The electric Kia EV6, which was driven by Jaromír Jágr on the day of the accident, was equipped with an additional device marked JX in addition to the FCA system. This is an optional extra that can determine whether another car is moving in the path where the car is about to turn.
For JX’s assistant, Jágr’s accident is a model situation: the famous hockey player turned in the opposite direction over the tram belt, so the device was supposed to detect a tram approaching from behind. However, according to behind-the-scenes information from the carmaker, one of the best shooters in the history of the NHL forgot to launch a turn signal before the maneuver. If he had done so, the car would know which direction it was headed and would warn him against the tram.
An assistant to wash
However, even the emergency braking system can be fooled when a situation arises for which it is not programmed. Tomáš Hampl cites a case in which, during the same crash test at the Most polygon, a man deliberately ran in front of the tarpaulin with a photograph of the car, but at the last moment he disappeared from the track of the moving car. The camera, which originally focused on “pedestrians,” was no longer enough to identify the new obstacle just behind him.

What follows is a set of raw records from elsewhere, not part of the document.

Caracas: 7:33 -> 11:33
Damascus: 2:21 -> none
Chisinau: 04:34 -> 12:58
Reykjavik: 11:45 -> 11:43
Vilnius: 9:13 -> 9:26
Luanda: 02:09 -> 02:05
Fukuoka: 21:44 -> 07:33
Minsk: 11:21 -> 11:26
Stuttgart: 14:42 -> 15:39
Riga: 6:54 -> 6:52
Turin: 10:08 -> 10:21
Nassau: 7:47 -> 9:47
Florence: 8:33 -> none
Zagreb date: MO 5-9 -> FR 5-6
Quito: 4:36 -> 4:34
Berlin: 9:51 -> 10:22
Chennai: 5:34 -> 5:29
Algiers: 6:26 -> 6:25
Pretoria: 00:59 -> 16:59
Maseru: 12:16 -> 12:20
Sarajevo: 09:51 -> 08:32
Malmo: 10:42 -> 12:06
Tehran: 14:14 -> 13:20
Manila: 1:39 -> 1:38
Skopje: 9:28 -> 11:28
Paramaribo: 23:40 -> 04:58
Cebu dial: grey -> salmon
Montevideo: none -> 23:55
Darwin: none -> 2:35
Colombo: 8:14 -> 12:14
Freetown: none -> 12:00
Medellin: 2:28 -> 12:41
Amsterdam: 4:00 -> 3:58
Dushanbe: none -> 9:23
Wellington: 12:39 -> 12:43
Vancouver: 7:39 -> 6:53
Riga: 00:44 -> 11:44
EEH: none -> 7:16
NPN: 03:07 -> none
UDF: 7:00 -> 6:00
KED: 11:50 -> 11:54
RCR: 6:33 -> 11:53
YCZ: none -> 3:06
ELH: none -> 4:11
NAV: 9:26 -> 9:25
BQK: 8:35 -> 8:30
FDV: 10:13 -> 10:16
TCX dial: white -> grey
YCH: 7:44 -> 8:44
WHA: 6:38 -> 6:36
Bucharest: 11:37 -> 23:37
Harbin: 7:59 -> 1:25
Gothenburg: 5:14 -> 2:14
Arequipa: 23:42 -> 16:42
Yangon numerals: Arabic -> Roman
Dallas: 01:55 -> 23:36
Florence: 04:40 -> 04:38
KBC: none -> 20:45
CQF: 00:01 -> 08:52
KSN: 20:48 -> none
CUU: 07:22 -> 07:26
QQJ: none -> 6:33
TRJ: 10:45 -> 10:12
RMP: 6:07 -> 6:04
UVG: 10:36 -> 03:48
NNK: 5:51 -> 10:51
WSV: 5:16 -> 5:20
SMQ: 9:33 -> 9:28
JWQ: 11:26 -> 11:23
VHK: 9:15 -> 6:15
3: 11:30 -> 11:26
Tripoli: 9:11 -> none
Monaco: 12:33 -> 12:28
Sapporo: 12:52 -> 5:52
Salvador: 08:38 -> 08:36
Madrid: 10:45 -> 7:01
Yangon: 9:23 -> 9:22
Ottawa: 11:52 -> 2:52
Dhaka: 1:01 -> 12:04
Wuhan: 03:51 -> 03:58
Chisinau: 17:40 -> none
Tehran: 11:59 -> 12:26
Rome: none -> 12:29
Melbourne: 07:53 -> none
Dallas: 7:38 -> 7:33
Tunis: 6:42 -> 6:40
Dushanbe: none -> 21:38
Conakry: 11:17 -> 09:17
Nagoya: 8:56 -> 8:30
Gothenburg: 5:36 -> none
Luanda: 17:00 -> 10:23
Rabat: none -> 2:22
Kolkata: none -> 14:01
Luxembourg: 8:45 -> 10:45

Also behind the second case of failure that Tomáš Hampl experienced on the track was the human factor. Despite the instructor’s instructions, the driver depressed the accelerator pedal to the floor and held it there throughout the test. “It actually overwhelmed the system,” the expert assessed the situation.
Thus, even in 2022, collision protection systems are not completely perfect: a vigilant driver is still able to react a little faster and can better evaluate the situation he sees in front of him.
But most similar assistants are programmed to act as inattentive drivers. A typical example is a lane departure assistant – staying between the lines on the road should not be a problem for a sane driver. However, if he does not hold a mobile phone in his hand and does not write a text message.
However, hand in hand with advances in artificial intelligence, electronic security assistants are constantly improving. The previous generation of these devices, for example, could not completely stop the car in front of an obstacle, only mitigating the impact. The latest one can avert the accident. However, it is still short on unpredictable driver shorts.